** Supplied material follows **

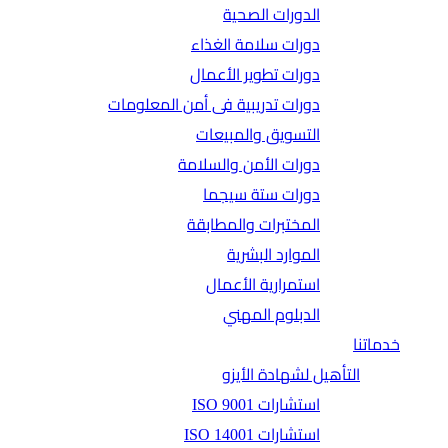
الدورات الصحية
دورات سلامة الغذاء
دورات تطوير الأعمال
دورات تدريبية فى أمن المعلومات
التسويق والمبيعات
دورات الأمن والسلامة
دورات ستة سيجما
المختبرات والمطابقة
الموارد البشرية
استمرارية الأعمال
الدبلوم المهني
خدماتنا
التأهيل لشهادة الأيزو
استشارات ISO 9001
استشارات ISO 14001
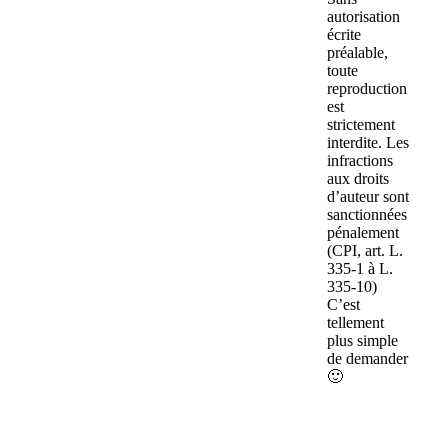
autorisation
écrite
préalable,
toute
reproduction
est
strictement
interdite. Les
infractions
aux droits
d’auteur sont
sanctionnées
pénalement
(CPI, art. L.
335-1 à L.
335-10)
C’est
tellement
plus simple
de demander
🙂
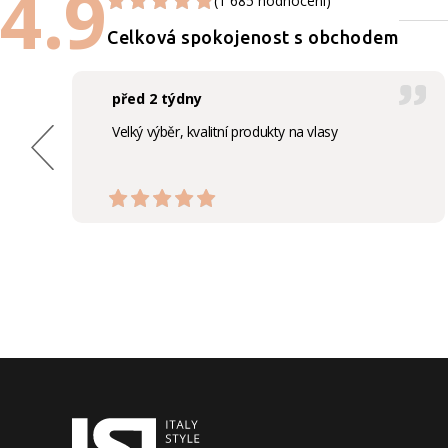
4.9
(1 685 hodnocení)
Celková spokojenost s obchodem
před 2 týdny
Velký výběr, kvalitní produkty na vlasy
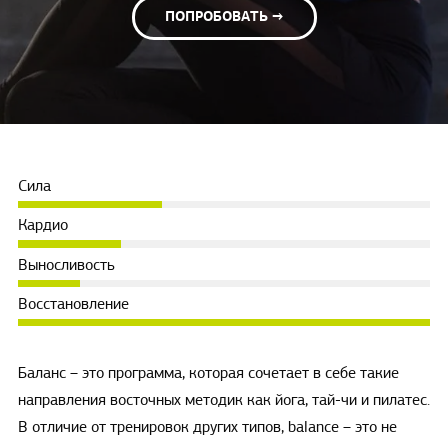
ПОПРОБОВАТЬ →
Сила
Кардио
Выносливость
Восстановление
Баланс – это программа, которая сочетает в себе такие
направления восточных методик как йога, тай-чи и пилатес.
В отличие от тренировок других типов, balance – это не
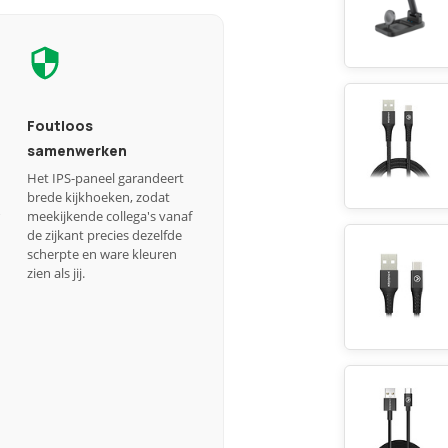
Foutloos
samenwerken
Het IPS-paneel garandeert
brede kijkhoeken, zodat
meekijkende collega's vanaf
de zijkant precies dezelfde
scherpte en ware kleuren
zien als jij.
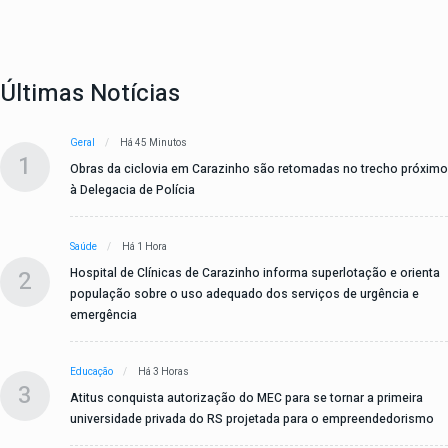
Últimas Notícias
Geral
Há 45 Minutos
1
Obras da ciclovia em Carazinho são retomadas no trecho próximo
à Delegacia de Polícia
Saúde
Há 1 Hora
2
Hospital de Clínicas de Carazinho informa superlotação e orienta
população sobre o uso adequado dos serviços de urgência e
emergência
Educação
Há 3 Horas
3
Atitus conquista autorização do MEC para se tornar a primeira
universidade privada do RS projetada para o empreendedorismo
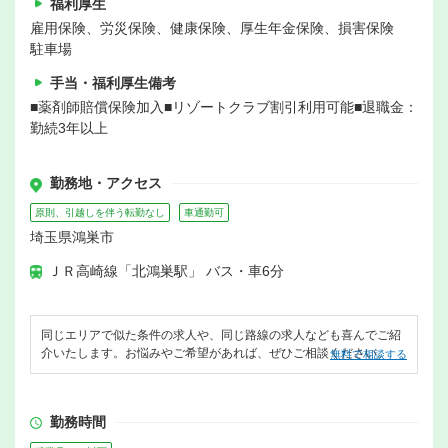
福利厚生
雇用保険、労災保険、健康保険、厚生年金保険、損害保険
駐車場
手当・福利厚生備考
■薬剤師賠償保険加入■リゾートクラブ割引利用可能■退職金：
勤続3年以上
勤務地・アクセス
原則、引越しを伴う転勤なし
車通勤可
埼玉県鴻巣市
ＪＲ高崎線「北鴻巣駅」 バス・車6分
同じエリアで似た条件の求人や、同じ路線の求人なども喜んでご紹
介いたします。お悩みやご希望があれば、ぜひご相談ください。
無料で相談する
勤務時間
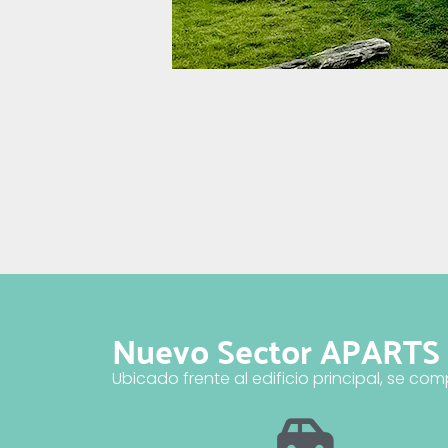
Nuevo Sector APARTS
Ubicado frente al edificio principal, se co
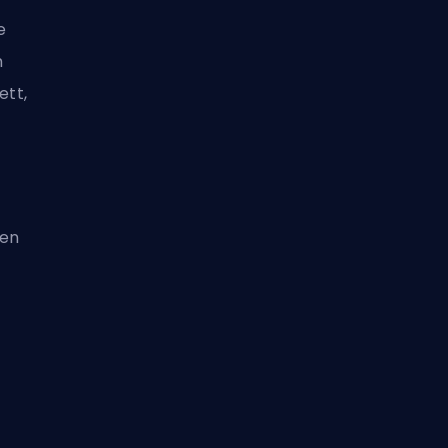
e
m
ett,
den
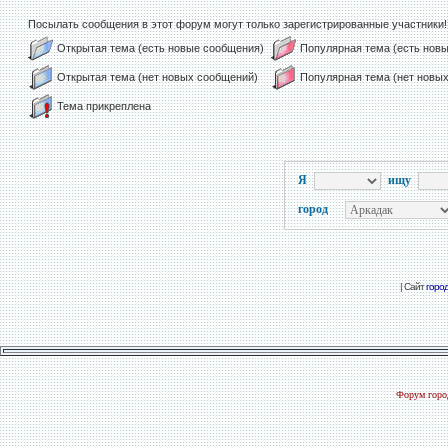
Посылать сообщения в этот форум могут только зарегистрированные участники!
Открытая тема (есть новые сообщения)
Популярная тема (есть нов
Открытая тема (нет новых сообщений)
Популярная тема (нет новы
Тема прикреплена
Я
ищу
город
| Сайт
горо
Форум город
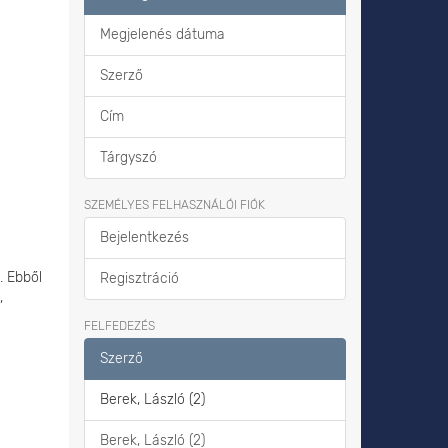
Megjelenés dátuma
Szerző
Cím
Tárgyszó
SZEMÉLYES FELHASZNÁLÓI FIÓK
Bejelentkezés
. Ebből
Regisztráció
,
FELFEDEZÉS
Szerző
Berek, László (2)
Berek, László (2)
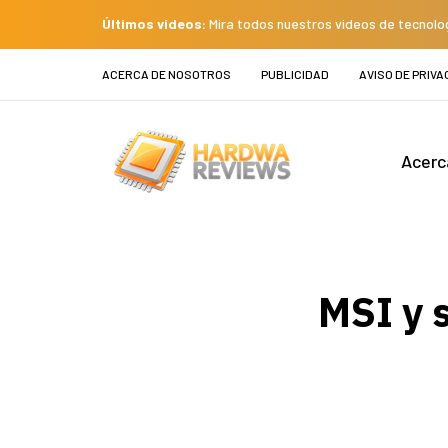
Últimos videos:
Mira todos nuestros videos de tecnolo
ACERCA DE NOSOTROS
PUBLICIDAD
AVISO DE PRIVA
Acerc
MSI y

** End of Supplied material **

■ **Task instructions**
All lines above that include the word "сообщения" must be copied into the answer.

■ **Reply to the task**
Посылать сообщения в этот форум могут только зарегистрированные участники!
Открытая тема (есть новые сообщения)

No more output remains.